Use external secrets operators for sensitive data:

# external-secret.yaml
apiVersion: external-secrets.io/v1beta1
kind: ExternalSecret
metadata:
  name: clickhouse-credentials
  namespace: analytics
spec:
  refreshInterval: 1h
  secretStoreRef:
    name: aws-secrets-manager
    kind: ClusterSecretStore
  target:
    name: clickhouse-credentials
  data:
    - secretKey: admin-password
      remoteRef:
        key: analytics/clickhouse
        property: admin-password

Pod Security Standards

securityContext:
  runAsNonRoot: true
  runAsUser: 101
  fsGroup: 101
  seccompProfile:
    type: RuntimeDefault
containerSecurityContext:
  allowPrivilegeEscalation: false
  readOnlyRootFilesystem: true
  capabilities:
    drop:
      - ALL

Upgrade Strategies

Rolling Updates

Configure safe rolling updates:

strategy:
  type: RollingUpdate
  rollingUpdate:
    maxSurge: 1
    maxUnavailable: 0

Blue-Green Deployments

For major version upgrades, consider blue-green deployments:

Deploy new version alongside existing
Run both versions with traffic splitting
Validate data consistency and performance
Switch traffic to new version
Keep old version for quick rollback

ClickHouse Operator Upgrades

The Altinity Operator now uses SYSTEM SHUTDOWN instead of pod recreation when applying configuration changes, significantly speeding up updates on nodes with large volumes.

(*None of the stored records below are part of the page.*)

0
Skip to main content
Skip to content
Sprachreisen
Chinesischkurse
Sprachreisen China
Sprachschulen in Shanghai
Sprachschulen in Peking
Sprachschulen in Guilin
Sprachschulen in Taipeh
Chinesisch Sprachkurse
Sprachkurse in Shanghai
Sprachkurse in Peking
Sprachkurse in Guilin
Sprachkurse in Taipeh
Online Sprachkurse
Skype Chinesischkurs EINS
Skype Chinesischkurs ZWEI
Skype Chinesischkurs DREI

Troubleshooting Common Issues

Pod Evictions

If pods are being evicted:

Check resource limits and requests
Review node resource pressure with kubectl describe node
Consider using priority classes
Check for memory leaks in long-running queries

Storage Performance

If queries are slow:

Verify storage class IOPS limits
Check for throttling on cloud provider
Monitor disk utilization metrics
Consider using local NVMe storage for ClickHouse

Network Timeouts

For connection issues:

Verify network policies allow required traffic
Check service mesh sidecar logs
Review DNS resolution with CoreDNS
Ensure ClickHouse Keeper/ZooKeeper is healthy

ClickHouse CrashLoopBackOff

If ClickHouse pods fail to start:

Check configuration templates for syntax errors
Verify backward compatibility when upgrading versions
Change the entrypoint to debug: modify pod to use sleep infinity to access the container
Review Altinity's troubleshooting guide for specific error messages

Cost Optimization

Right-sizing Resources

Use Vertical Pod Autoscaler (VPA) in recommendation mode to identify optimal resource requests
Implement KEDA scale-to-zero for development environments
Use spot/preemptible instances for non-critical workloads

Storage Tiering

ClickHouse supports tiered storage — use cold storage for historical data:

<storage_configuration>
  <disks>
    <hot>
      <path>/var/lib/clickhouse/hot/</path>
    </hot>
    <cold>
      <type>s3</type>
      <endpoint>https://s3.amazonaws.com/bucket/</endpoint>
    </cold>
  </disks>
  <policies>
    <tiered>
      <volumes>
        <hot><disk>hot</disk></hot>
        <cold><disk>cold</disk></cold>
      </volumes>
      <move_factor>0.1</move_factor>
    </tiered>
  </policies>
</storage_configuration>

Next Steps

Successfully running analytics on Kubernetes requires ongoing attention:

Start with the official Helm charts and customize incrementally
Implement comprehensive monitoring before going to production
Document runbooks for common operational tasks
Practice disaster recovery procedures regularly
Stay updated with upstream releases and security patches
Consider managed services (Altinity.Cloud, ClickHouse Cloud) if operational burden is too high

Additional Resources

Kubernetes provides a powerful foundation for scalable analytics infrastructure, but it requires investment in operational expertise to realize its full potential.